Page:Revue des Deux Mondes - 1909 - tome 54.djvu/907

Le texte de cette page a été corrigé et est conforme au fac-similé.

On aura remarqué que le décret du 4 août 1792 n’exceptait pas de la destruction les communautés régulières enseignantes. C’est que la pensée de la Révolution a évolué en matière d’éducation comme en tout le reste. L’instruction publique, qu’on semblait pendant trois ans avoir abandonnée à l’Eglise, soit qu’on jugeât son influence morale et religieuse utile à la jeunesse, soit plutôt qu’on n’eût pas d’autres maîtres que les siens, va être de plus en plus revendiquée comme un service public ne dépendant que de l’Etat. Les anciens instituteurs, fatalement mêlés à la question de serment à la Constitution civile du clergé, sont suspects de manquer de civisme ; et puis la Révolution serait heureuse, impatiente de confier à des hommes nouveaux le soin de réaliser un idéal nouveau d’enseignement. L’impulsion était donnée. Le décret du 18 août va compléter et aggraver celui du 4 août. Toutes les communautés séculières, sans en excepter les enseignantes et les hospitalières, étaient désormais supprimées comme les congrégations régulières. L’expulsion des dernières religieuses est imminente.

Avec quelle douleur elles vont quitter leurs pieuses retraites ! Dans une maison du Nord, les Clarisses, auxquelles on ne peut rien prendre que la liberté de prier Dieu entre quatre murs dénudés, ne s’expliquent pas pourquoi on les chasse, et tentent, le 10 septembre 1792, un dernier effort auprès des officier de la municipalité par cette lettre touchante :


Messieurs, écrit la Supérieure, je ne peux pas vous exprimer l’excès d’angoisse où nous met la signification que nous reçûmes hier de votre part. Il nous serait moins rigoureux qu’un glaive coupât le fil de nos jours que de franchir l’affreux pas de notre clôture.
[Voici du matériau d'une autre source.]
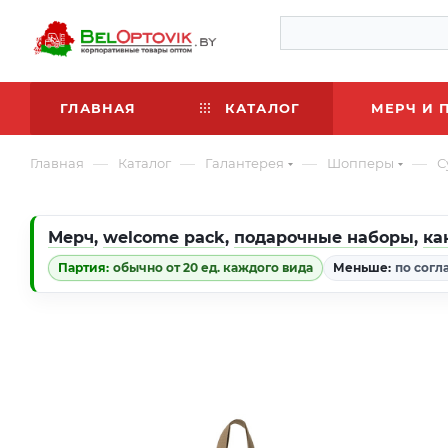
ГЛАВНАЯ
КАТАЛОГ
МЕРЧ И 
—
—
—
—
Главная
Каталог
Галантерея
Шопперы
С
Мерч
,
welcome pack
,
подарочные наборы
,
ка
Партия:
обычно от 20 ед. каждого вида
Меньше:
по согл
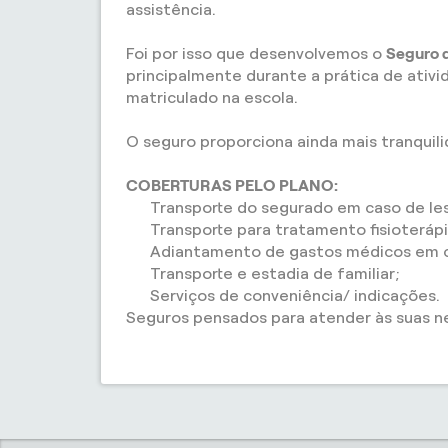
assistência.
Foi por isso que desenvolvemos o
Seguro d
principalmente durante a prática de ativ
matriculado na escola.
O seguro proporciona ainda mais tranquil
COBERTURAS PELO PLANO:
Transporte do segurado em caso de les
Transporte para tratamento fisioteráp
Adiantamento de gastos médicos em ca
Transporte e estadia de familiar;
Serviços de conveniência/ indicações.
Seguros pensados para atender às suas n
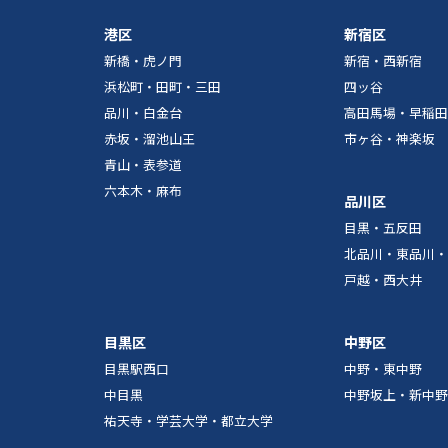
港区
新宿区
新橋・虎ノ門
新宿・西新宿
浜松町・田町・三田
四ッ谷
品川・白金台
高田馬場・早稲田
赤坂・溜池山王
市ヶ谷・神楽坂
青山・表参道
六本木・麻布
品川区
目黒・五反田
北品川・東品川・
戸越・西大井
目黒区
中野区
目黒駅西口
中野・東中野
中目黒
中野坂上・新中野
祐天寺・学芸大学・都立大学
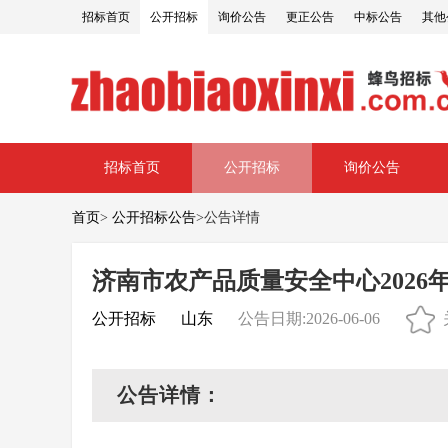
招标首页
公开招标
询价公告
更正公告
中标公告
其他
招标首页
公开招标
询价公告
首页
>
公开招标公告
>
公告详情
济南市农产品质量安全中心202
公开招标
山东
公告日期:2026-06-06
公告详情：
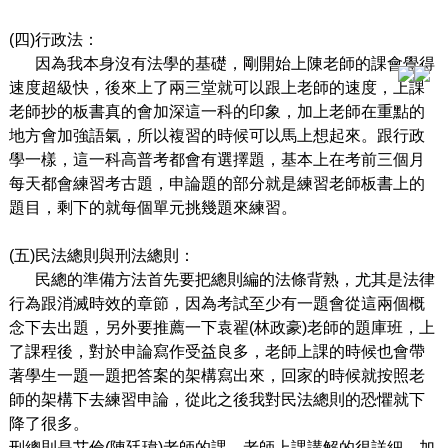
(
四)行政法：
因為我本身沒有法學的基礎，剛開始上
陳老
師的課會覺得
速度超級快，後來上了兩三堂就可以跟上老師的速度，上課
老師抄的板書真的會加深這一科的印象，加上老師在重點的
地方會加強語氣，所以複習的時候可以馬上想起來。跟行政
學一樣，這一科高普考都會有選擇題，基本上在考前三個月
每天都會練習考古題，申論題的部分就是練習老師板書上的
題目，剩下的就每個單元挑幾題來練習。
(
五)民法總則與刑法總則：
民總的準備方法首先要把總則編的法條背熟，尤其是法律
行為跟消滅時效的章節，因為考試至少有一題會從這兩個概
念下去出題，另外要推薦一下
袁翟(林政豪)
老師的題庫班，上
了課程後，對於申論寫作受益良多，老師上課的時候也會帶
著學生一題一題把答案的架構寫出來，回家的時候就按照老
師的架構下去練習申論，從此之後我對民法總則的恐懼就下
降了很多。
刑總則是艾倫(
陳廷瑋)
老師的課，老師上課講解的很詳細，加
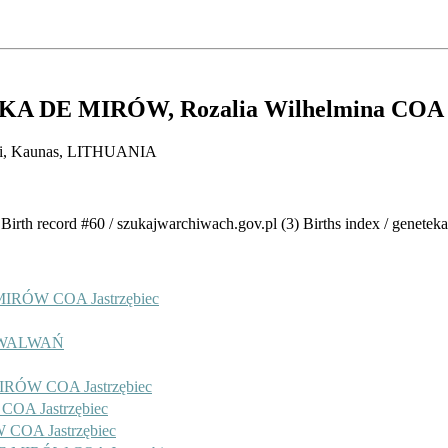
KA DE MIRÓW
, Rozalia Wilhelmina COA 
ijai, Kaunas, LITHUANIA
Birth record #60 / szukajwarchiwach.gov.pl (3) Births index / genetek
MIRÓW COA Jastrzębiec
 WALWAŃ
RÓW COA Jastrzębiec
A Jastrzębiec
COA Jastrzębiec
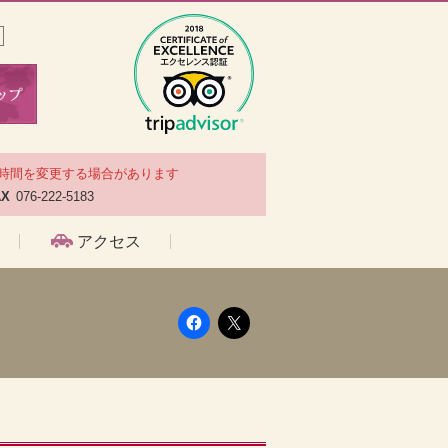
時間を変更する場合があります
AX
076-222-5183
アクセス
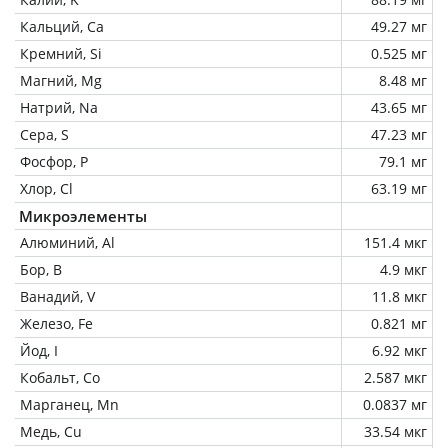
Кальций, Ca
49.27 мг
Кремний, Si
0.525 мг
Магний, Mg
8.48 мг
Натрий, Na
43.65 мг
Сера, S
47.23 мг
Фосфор, P
79.1 мг
Хлор, Cl
63.19 мг
Микроэлементы
Алюминий, Al
151.4 мкг
Бор, B
4.9 мкг
Ванадий, V
11.8 мкг
Железо, Fe
0.821 мг
Йод, I
6.92 мкг
Кобальт, Co
2.587 мкг
Марганец, Mn
0.0837 мг
Медь, Cu
33.54 мкг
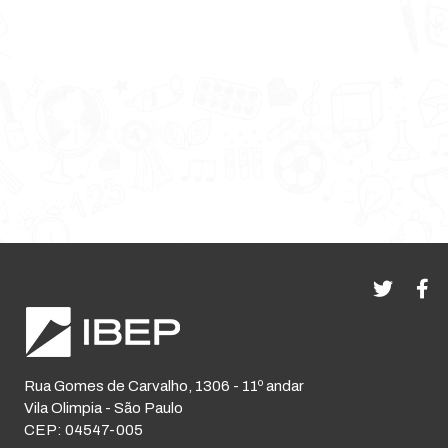
Rua Gomes de Carvalho, 1306 - 11º andar
Vila Olimpia - São Paulo
CEP: 04547-005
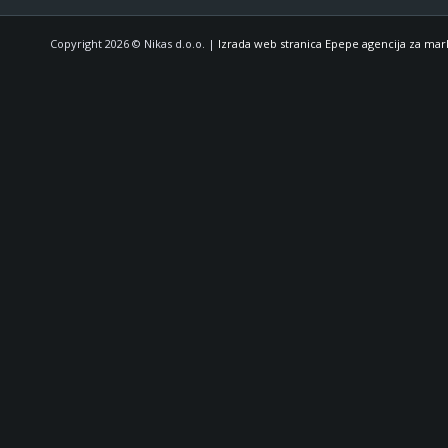
Copyright 2026 © Nikas d.o.o. |
Izrada web stranica Epepe agencija za mar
Que les maisons religieuses qui ont des fonds, soient supprimées, l’Assemblée nationale en a, dites-vous, besoin, cela s’entend ; mais nous qui ne pouvons lui en donner, n’en ayant pas, et ne souhaitant rien plus que de demeurer dans notre humble état de pauvreté, de quelle ressource pouvons-nous être à la Nation, sinon d’offrir continuellement nos faibles prières à l’Être suprême, à cette fin de lui attirer les grâces dont elle a besoin. C’est ce que nous nous efforçons de faire, Messieurs. Soyez-en, s’il vous plaît, persuadés, en particulier pour vous tous qui êtes nos bienfaiteurs et envers qui nous avons tant d’obligations, s’il vous plaisait nous accorder la faveur que nous sollicitons avec toute l’instance dont nous sommes capables. Nous vous offrons, Messieurs, à donner le loyer de notre maison ; nous nous contenterions, s’il le fallait, de pain et d’eau pour donner le tribut à la Nation. De grâce, Messieurs, ne nous fermez pas les entrailles de votre miséricorde. J’ose humblement l’espérer.